Manager George Graham called the performance “lacklustre”. BBC Sport, with less skin in the game, called it “woeful”. Needless to say, this team did not reach a Champions League final.
One of the better members of the 2001 side, goalkeeper Sullivan never won a World Cup like Hugo Lloris, but he would have kept Paulo Gazzaniga out of the team.
Sullivan had just turned 31 when Levy arrived, but he went on to play for various clubs until he was 43.
In February 2001, Young was still youthful, but Levy chose to sell him to Charlton that summer.
He played almost his whole career in the Premier League, blemishing his record with a solitary Championship appearance for QPR.
Irishman Doherty spent four years at Tottenham, occasionally playing as a (not great) striker, and he was enjoying his breakout season when Levy ousted Sugar.
The Ginger Pele scored three times in 2000–01 but nearly embarrassed himself in this match by dicking around on the touchline. Malcolm Christie’s nudge on Sullivan saw the comical goal ruled out.
Playing his last campaign before moving across north London, Campbell was a world-class defender at the time.
After 11 minutes of this game, however, he allowed Branko Strupar to get away and poke home from a corner, which set the tone for Spurs’ awful performance.
Youngster Thelwell was not a world-class defender. He gave away a penalty in this match and was subbed at half-time for Anthony Gardner.
“I’ll be having a chat with Alton to let him know that just because he is in the first team does not mean he is the finished article,” said a Mourinho-like George Graham after the match.
Unlucky with injuries during his Spurs days, Thelwell stayed until 2003 before moving to Hull City. His most successful spell, however, was at Leyton Orient, and he now runs his own fitness company.

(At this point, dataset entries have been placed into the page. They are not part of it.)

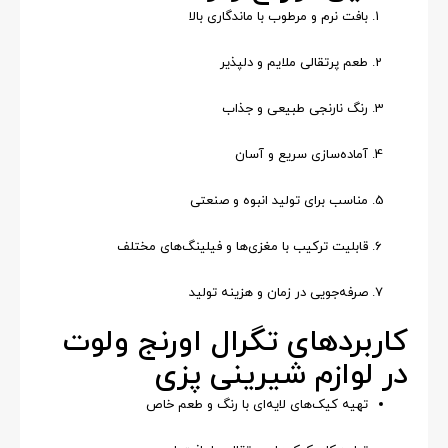
بافت نرم و مرطوب با ماندگاری بالا
طعم پرتقالی ملایم و دلپذیر
رنگ نارنجی طبیعی و جذاب
آماده‌سازی سریع و آسان
مناسب برای تولید انبوه و صنعتی
قابلیت ترکیب با مغزی‌ها و فیلینگ‌های مختلف
صرفه‌جویی در زمان و هزینه تولید
کاربردهای تگرال اورنج ولوت
در لوازم شیرینی پزی
تهیه کیک‌های لایه‌ای با رنگ و طعم خاص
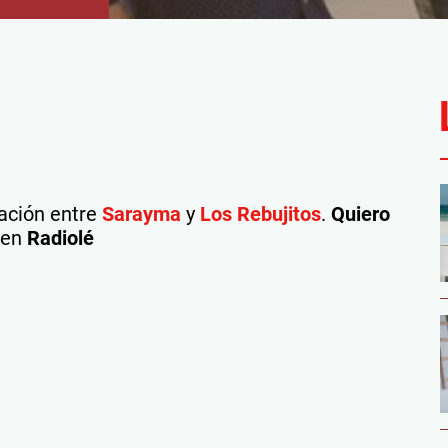
ración entre
Sarayma
y
Los Rebujitos
.
Quiero
, en
Radiolé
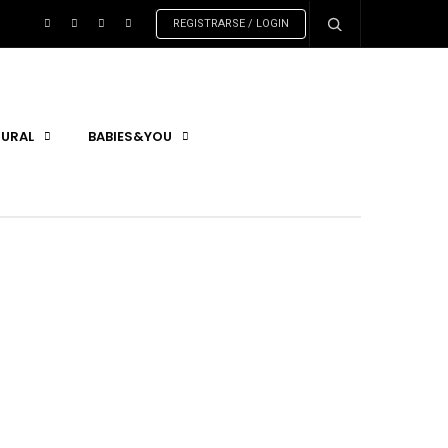
REGISTRARSE / LOGIN
URAL
BABIES&YOU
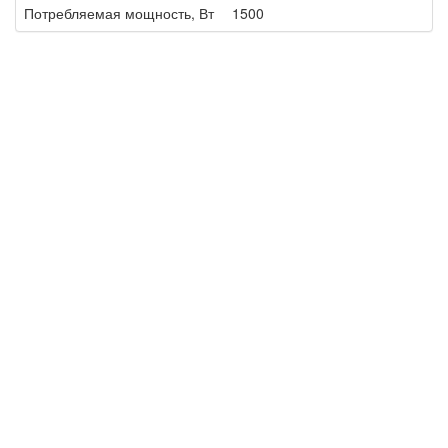
Потребляемая мощность, Вт
1500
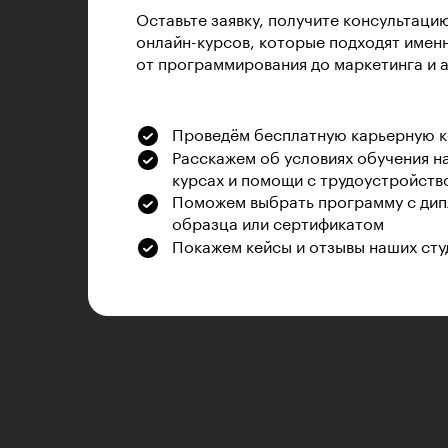
Оставьте заявку, получите консультаци
онлайн-курсов, которые подходят именн
от программирования до маркетинга и 
Проведём бесплатную карьерную 
Расскажем об условиях обучения н
курсах и помощи с трудоустройств
Поможем выбрать программу с дип
образца или сертификатом
Покажем кейсы и отзывы наших сту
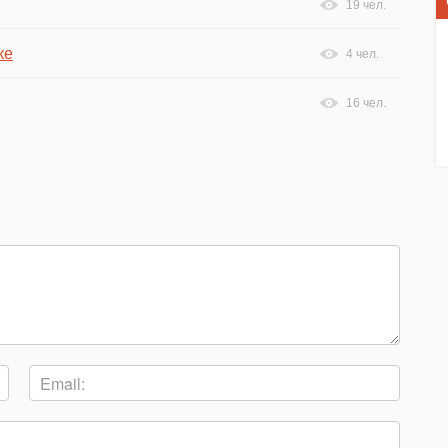
19 чел.
ке
4 чел.
16 чел.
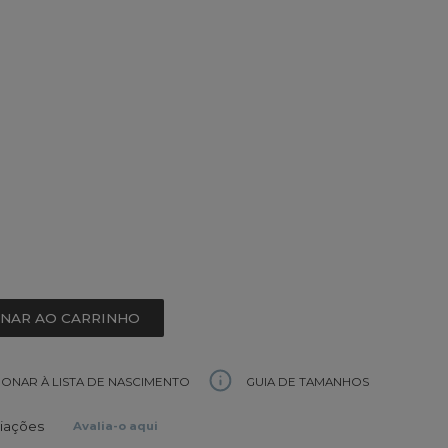
ONAR AO CARRINHO
GUIA DE TAMANHOS
IONAR À LISTA DE NASCIMENTO
liações
Avalia-o aqui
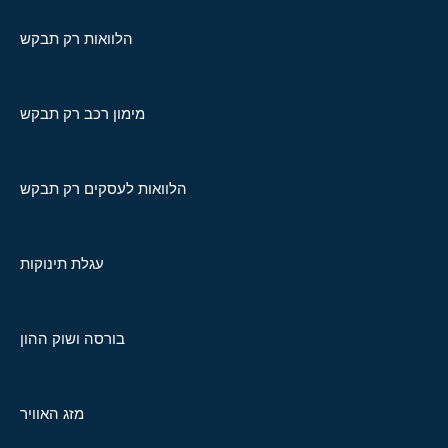
הלוואות רק תבקש
מימון רכב רק תבקש
הלוואות לעסקים רק תבקש
עגלת תינוקות
בורסה ושוק ההון
מזג האוויר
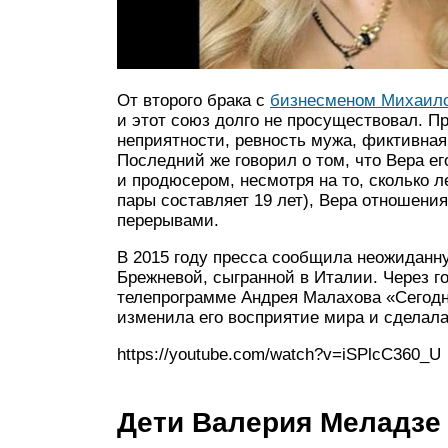
От второго брака с
бизнесменом Михаил
и этот союз долго не просуществовал. 
неприятности, ревность мужа, фиктивная
Последний же говорил о том, что Вера ег
и продюсером, несмотря на то, сколько л
пары составляет 19 лет), Вера отношени
перерывами.
В 2015 году пресса сообщила неожиданн
Брежневой, сыгранной в Италии. Через г
телепрограмме Андрея Малахова «Сегодня
изменила его восприятие мира и сделал
https://youtube.com/watch?v=iSPlcC360_U
Дети Валерия Меладзе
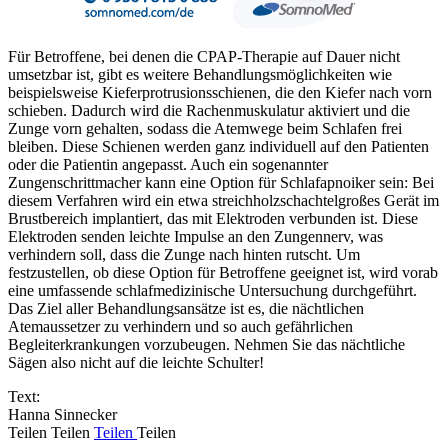
Für Betroffene, bei denen die CPAP-Therapie auf Dauer nicht
umsetzbar ist, gibt es weitere Behandlungsmöglichkeiten wie
beispielsweise Kieferprotrusionsschienen, die den Kiefer nach vorn
schieben. Dadurch wird die Rachenmuskulatur aktiviert und die
Zunge vorn gehalten, sodass die Atemwege beim Schlafen frei
bleiben. Diese Schienen werden ganz individuell auf den Patienten
oder die Patientin angepasst. Auch ein sogenannter
Zungenschrittmacher kann eine Option für Schlafapnoiker sein: Bei
diesem Verfahren wird ein etwa streichholzschachtelgroßes Gerät im
Brustbereich implantiert, das mit Elektroden verbunden ist. Diese
Elektroden senden leichte Impulse an den Zungennerv, was
verhindern soll, dass die Zunge nach hinten rutscht. Um
festzustellen, ob diese Option für Betroffene geeignet ist, wird vorab
eine umfassende schlafmedizinische Untersuchung durchgeführt.
Das Ziel aller Behandlungsansätze ist es, die nächtlichen
Atemaussetzer zu verhindern und so auch gefährlichen
Begleiterkrankungen vorzubeugen. Nehmen Sie das nächtliche
Sägen also nicht auf die leichte Schulter!
Text:
Hanna Sinnecker
Teilen
Teilen
Teilen
Teilen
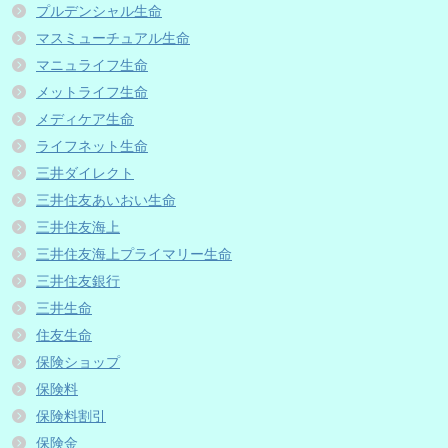
プルデンシャル生命
マスミューチュアル生命
マニュライフ生命
メットライフ生命
メディケア生命
ライフネット生命
三井ダイレクト
三井住友あいおい生命
三井住友海上
三井住友海上プライマリー生命
三井住友銀行
三井生命
住友生命
保険ショップ
保険料
保険料割引
保険金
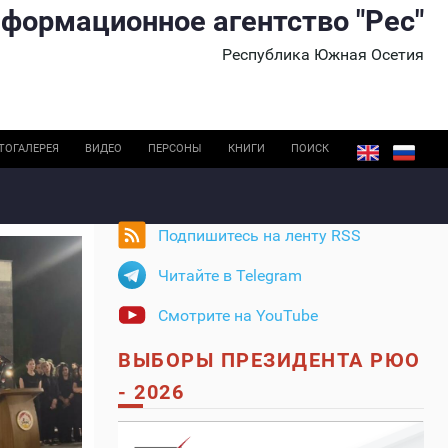
формационное агентство "Рес"
Республика Южная Осетия
ТОГАЛЕРЕЯ
ВИДЕО
ПЕРСОНЫ
КНИГИ
ПОИСК
Подпишитесь на ленту RSS
Читайте в Telegram
Смотрите на YouTube
ВЫБОРЫ ПРЕЗИДЕНТА РЮО
- 2026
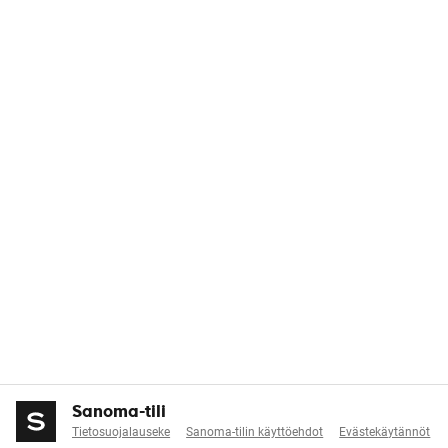
Sanoma-tili
Tietosuojalauseke
Sanoma-tilin käyttöehdot
Evästekäytännöt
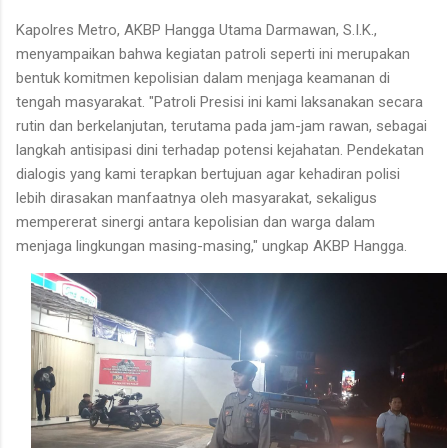
Kapolres Metro, AKBP Hangga Utama Darmawan, S.I.K.,
menyampaikan bahwa kegiatan patroli seperti ini merupakan
bentuk komitmen kepolisian dalam menjaga keamanan di
tengah masyarakat. "Patroli Presisi ini kami laksanakan secara
rutin dan berkelanjutan, terutama pada jam-jam rawan, sebagai
langkah antisipasi dini terhadap potensi kejahatan. Pendekatan
dialogis yang kami terapkan bertujuan agar kehadiran polisi
lebih dirasakan manfaatnya oleh masyarakat, sekaligus
mempererat sinergi antara kepolisian dan warga dalam
menjaga lingkungan masing-masing," ungkap AKBP Hangga.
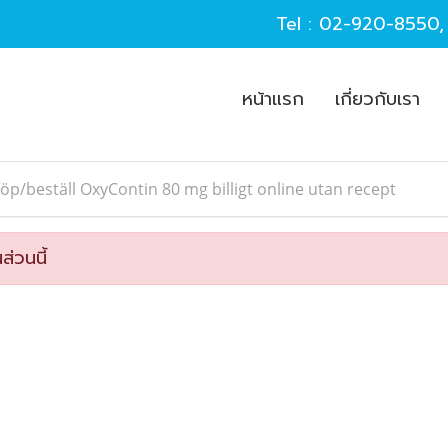
Tel :
02-920-8550
หน้าแรก
เกี่ยวกับเรา
öp/beställ OxyContin 80 mg billigt online utan recept
ส่วนนี้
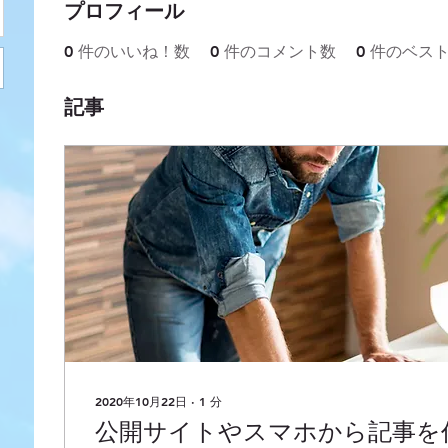
プロフィール
0
件のいいね！数
0
件のコメント数
0
件のベス
記事
2020年10月22日
∙
1
分
公開サイトやスマホから記事を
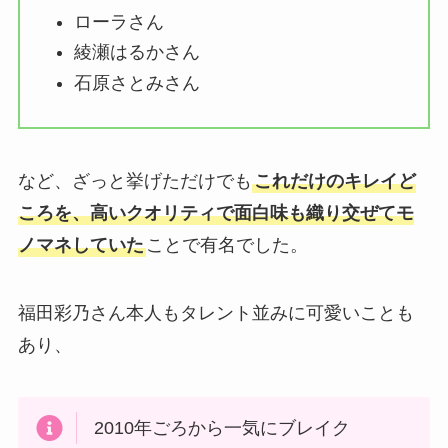
ローラさん
綾瀬はるかさん
石原さとみさん
など、ざっと挙げただけでも
これだけのキレイど
ころを、高いクオリティで面白味も織り交ぜてモ
ノマネしていた
ことで有名でした。
福田彩乃さん本人もタレント並みに可愛いことも
あり、
2010年ごろから一気にブレイク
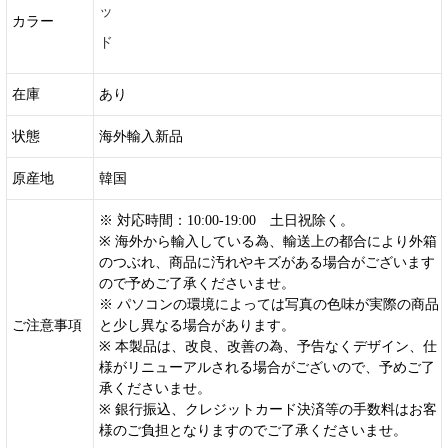
ッ
カラー
ド
在庫
あり
状態
海外輸入新品
原産地
韓国
※ 対応時間：10:00-19:00 土日祝除く。
※ 海外から輸入している為、輸送上の都合により外箱
のつぶれ、商品に汚れやキズがある場合がございます
ので予めご了承くださいませ。
※ パソコンの環境によっては写真の色味が実際の商品
ご注意事項
と少し異なる場合があります。
※ 本製品は、改良、改善の為、予告なくデザイン、仕
様がリニューアルされる場合がございので、予めご了
承くださいませ。
※ 銀行振込、クレジットカード決済等の手数料はお客
様のご負担となりますのでご了承くださいませ。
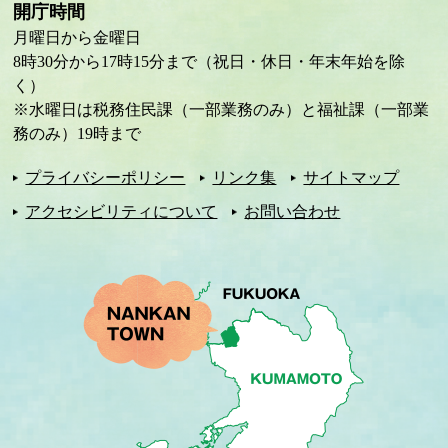
開庁時間
月曜日から金曜日
8時30分から17時15分まで（祝日・休日・年末年始を除
く）
※水曜日は税務住民課（一部業務のみ）と福祉課（一部業
務のみ）19時まで
プライバシーポリシー
リンク集
サイトマップ
アクセシビリティについて
お問い合わせ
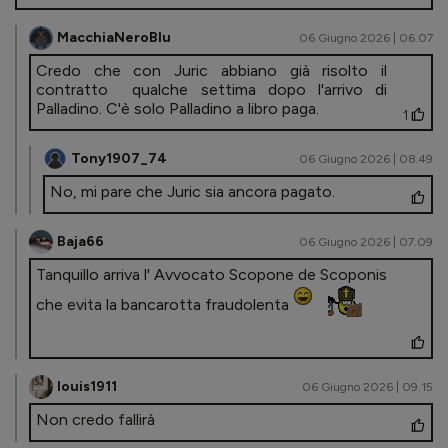
MacchiaNeroBlu
06 Giugno 2026 | 06.07
Credo che con Juric abbiano già risolto il
contratto qualche settima dopo l'arrivo di
Palladino. C'è solo Palladino a libro paga.
1
Tony1907_74
06 Giugno 2026 | 08.49
No, mi pare che Juric sia ancora pagato.
Baja66
06 Giugno 2026 | 07.09
Tanquillo arriva l' Avvocato Scopone de Scoponis
che evita la bancarotta fraudolenta
louis1911
06 Giugno 2026 | 09.15
Non credo fallirà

Currently a coach at Newcastle United, midfielder Clemence was a Spurs academy graduate but rarely played after Levy’s arrival.
The club signed big boys like Guy Poyet in the summer of 2001, and Clemence made just six league appearances thereafter.
Despite his injuries, King became a club legend over 13 years at White Hart Lane. This was his breakout year, and he often featured as a midfielder.
Could Harry Winks become the club’s best ever centre-back? No, probably not.
German defensive midfielder Freund won two league titles and the Champions League with Dortmund. With Spurs, he won the Worthington Cup.
But he could yet add to his medal collection under Jose Mourinho, because he now works for Tottenham as an ‘international technical coordinator’.
They get medals, don’t they?
The only Tottenham manager of the Premier League era with a better win record than Pochettino, Sherwood was a tough-tackling, curtain-haired central midfielder in his day.
He would have enjoyed playing under Jose, who actually impersonated Sherwood in his first Spurs press conference… by wearing a gilet.
With Sergei Rebrov and Les Ferdinand struggling with injuries in January 2001, Spurs signed Sheffield Wednesday striker Booth. For a month.
“We can only loan from the Nationwide League or Scotland and usually it’s a player who is either surplus to requirements, or [available due to] financial considerations or contract situations,” said an enthusiastic David Pleat, Spurs’ director of football at the time.
“After one or two enquiries we decided to go for Andy Booth.”
This was the last of Booth’s four appearances, during which he scored no goals — though he did come close with a header from a Ledley King flick-on.
Just imagine if Levy brought in Jordan Rhodes to cover Harry Kane.
Ferdinand was a rather more successful Spurs striker than Andy Booth.
He had an average scoring record but linked up well with Jürgen Klinsmann in the mid-90s and had the honour of scoring the Premier League’s 10,000th goal later in 2001.